(Saved entries)
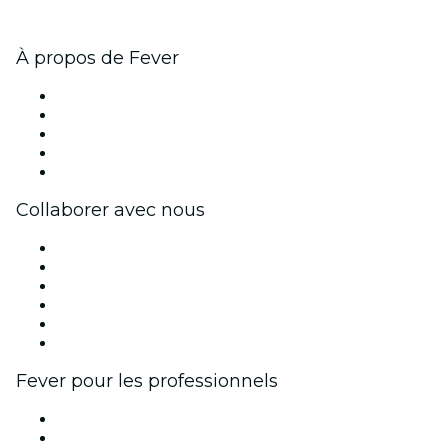
À propos de Fever
Presse
Travailler chez Fever
Impressum
Cartes-cadeaux
Centre d'aide
Collaborer avec nous
Fever Zone
Publiez votre événement
Événements d'entreprise et avantages
Programme d'affiliation
Programme d'ambassadeurs et d'influenceurs
Partenariats avec des marques
Fever pour les professionnels
Événements privés et billets de groupe
Avantages pour les entreprises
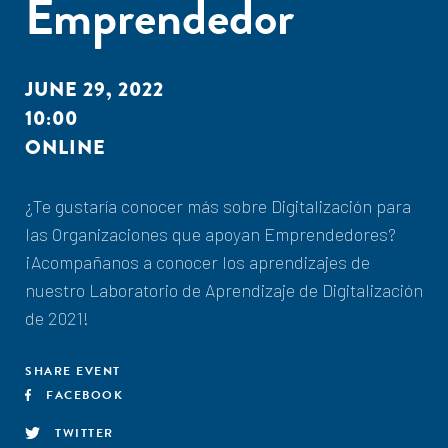
Emprendedor
JUNE 29, 2022
10:00
ONLINE
¿Te gustaría conocer más sobre Digitalización para
las Organizaciones que apoyan Emprendedores?
¡Acompañanos a conocer los aprendizajes de
nuestro Laboratorio de Aprendizaje de Digitalización
de 2021!
SHARE EVENT
FACEBOOK
TWITTER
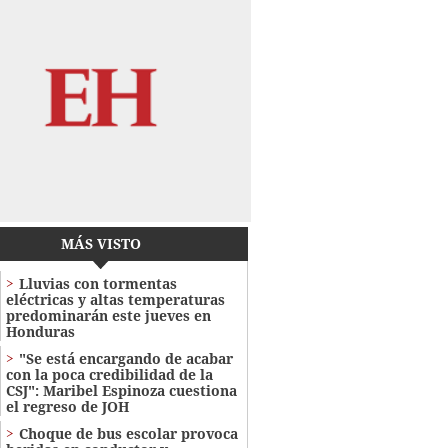
MÁS VISTO
Lluvias con tormentas
eléctricas y altas temperaturas
predominarán este jueves en
Honduras
"Se está encargando de acabar
con la poca credibilidad de la
CSJ": Maribel Espinoza cuestiona
el regreso de JOH
Choque de bus escolar provoca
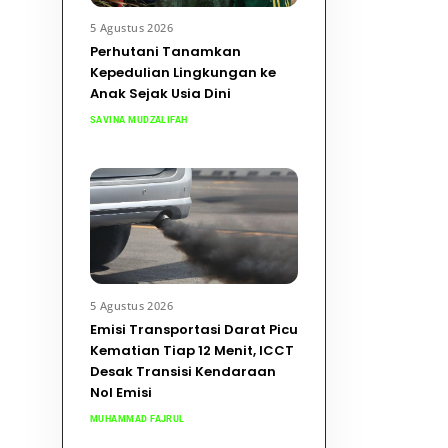
5 Agustus 2026
Perhutani Tanamkan
Kepedulian Lingkungan ke
Anak Sejak Usia Dini
SAVINA MUDZALIFAH
5 Agustus 2026
Emisi Transportasi Darat Picu
Kematian Tiap 12 Menit, ICCT
Desak Transisi Kendaraan
Nol Emisi
MUHAMMAD FAJRUL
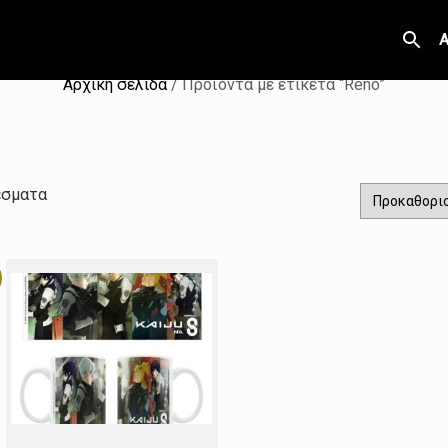
Α
Αρχική σελίδα
/ Προϊόντα με ετικέτα “Reno”
έσματα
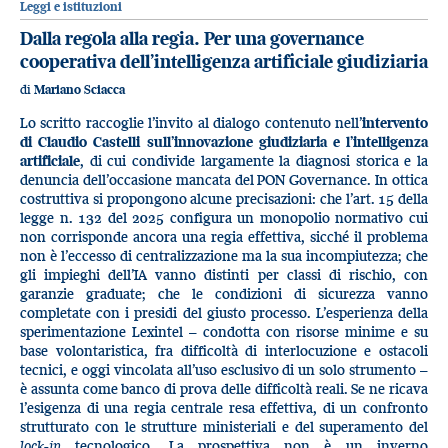
Leggi e istituzioni
Dalla regola alla regia. Per una governance
cooperativa dell’intelligenza artificiale giudiziaria
di
Mariano Sciacca
Lo scritto raccoglie l’invito al dialogo contenuto nell’
intervento
di Claudio Castelli sull’innovazione giudiziaria e l’intelligenza
artificiale
, di cui condivide largamente la diagnosi storica e la
denuncia dell’occasione mancata del PON Governance. In ottica
costruttiva si propongono alcune precisazioni: che l’art. 15 della
legge n. 132 del 2025 configura un monopolio normativo cui
non corrisponde ancora una regia effettiva, sicché il problema
non è l’eccesso di centralizzazione ma la sua incompiutezza; che
gli impieghi dell’IA vanno distinti per classi di rischio, con
garanzie graduate; che le condizioni di sicurezza vanno
completate con i presidi del giusto processo. L’esperienza della
sperimentazione Lexintel – condotta con risorse minime e su
base volontaristica, fra difficoltà di interlocuzione e ostacoli
tecnici, e oggi vincolata all’uso esclusivo di un solo strumento –
è assunta come banco di prova delle difficoltà reali. Se ne ricava
l’esigenza di una regia centrale resa effettiva, di un confronto
strutturato con le strutture ministeriali e del superamento del
lock-in
tecnologico. La prospettiva non è un inverno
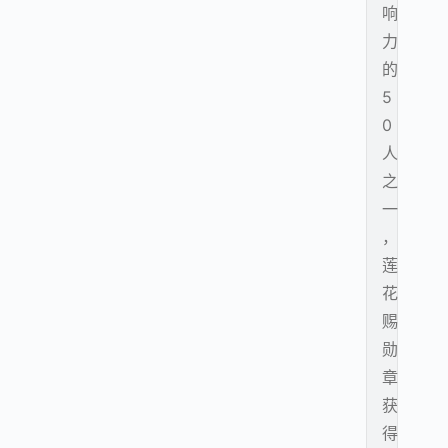
响
力
的
5
0
人
之
一
，
莲
花
赐
勋
章
获
得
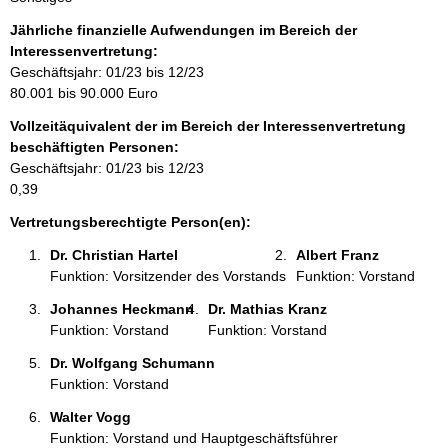
n
f
Jährliche finanzielle Aufwendungen im Bereich der
o
Interessenvertretung:
r
Geschäftsjahr: 01/23 bis 12/23
m
80.001 bis 90.000 Euro
a
Vollzeitäquivalent der im Bereich der Interessenvertretung
t
beschäftigten Personen:
i
Geschäftsjahr: 01/23 bis 12/23
o
0,39
n
e
Vertretungsberechtigte Person(en):
n
Dr. Christian Hartel 
Albert Franz 
:
Funktion: Vorsitzender des Vorstands
Funktion: Vorstand
Johannes Heckmann 
Dr. Mathias Kranz 
Funktion: Vorstand
Funktion: Vorstand
Dr. Wolfgang Schumann 
Funktion: Vorstand
Walter Vogg 
Funktion: Vorstand und Hauptgeschäftsführer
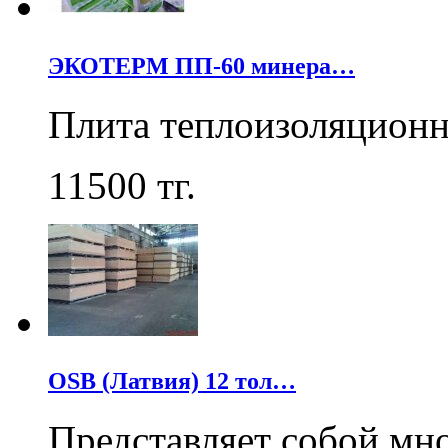
ЭКОТЕРМ ПП-60 минера…
Плита теплоизоляцион
11500
тг.
OSB (Латвия) 12 тол…
Представляет собой мн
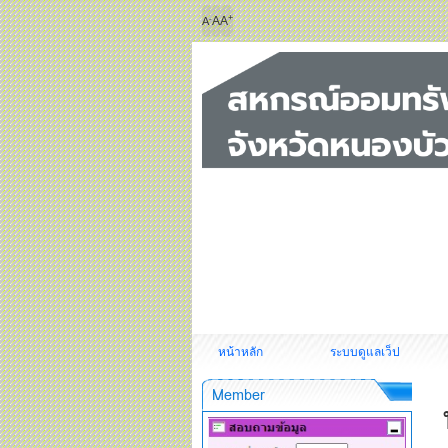
+
-
A
A
A
หน้าหลัก
ระบบดูแลเว็ป
Member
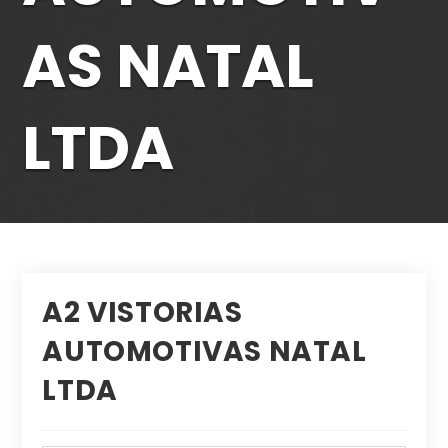
AS NATAL
LTDA
A2 VISTORIAS
AUTOMOTIVAS NATAL
LTDA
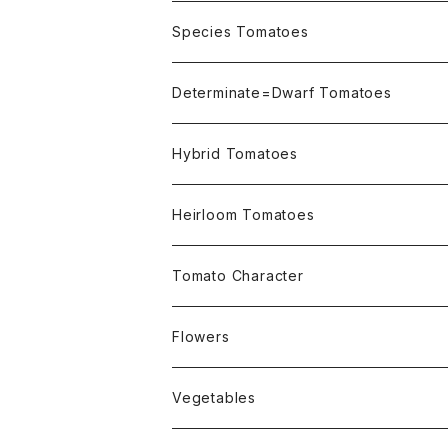
OSU INDIGO Series
Species Tomatoes
Not OSU Blue Tomatoes
Determinate=Dwarf Tomatoes
Micro Determinate 10cm~30cm
Hybrid Tomatoes
Small Determinate 30cm~50cm
Heirloom Tomatoes
Medium Determinate 50~100cm
Amber Heirloom Tomatoes
Tomato Character
Large Determinate 100~150cm
Bi-Color Heirloom Tomatoes
Culinary Uses
Flowers
For Canning
Semi Indeterminate ~150cm
Black Heirloom Tomatoes
Disease Resistance
Nasturtium・ナスターチウム
Vegetables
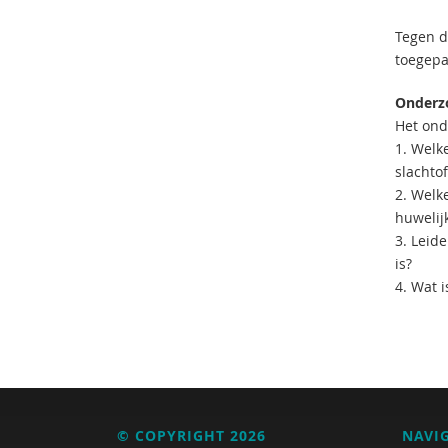
Tegen d
toegepa
Onderz
Het ond
1. Welk
slachto
2. Welk
huwelij
3. Leid
is?
4. Wat 
© COPYRIGHT 2026
NAVI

Task details: I'd like the lines above repeated exactly, from the one that contains "Publiez votre événement" through the one that contains "SAVINA MUDZALIFAH", with no pictures.

Your solution:
Publiez votre événement
Événements d'entreprise et avantages
Programme d'affiliation
Programme d'ambassadeurs et d'influenceurs
Partenariats avec des marques
Fever pour les professionnels
Événements privés et billets de groupe
Avantages pour les entreprises
Emprendedor
JUNE 29, 2022
10:00
ONLINE
¿Te gustaría conocer más sobre Digitalización para
las Organizaciones que apoyan Emprendedores?
¡Acompañanos a conocer los aprendizajes de
nuestro Laboratorio de Aprendizaje de Digitalización
de 2021!
SHARE EVENT
FACEBOOK
TWITTER
MÁS VISTO
Lluvias con tormentas
eléctricas y altas temperaturas
predominarán este jueves en
Honduras
"Se está encargando de acabar
con la poca credibilidad de la
CSJ": Maribel Espinoza cuestiona
el regreso de JOH
Choque de bus escolar provoca
5 Agustus 2026
Perhutani Tanamkan
Kepedulian Lingkungan ke
Anak Sejak Usia Dini
SAVINA MUDZALIFAH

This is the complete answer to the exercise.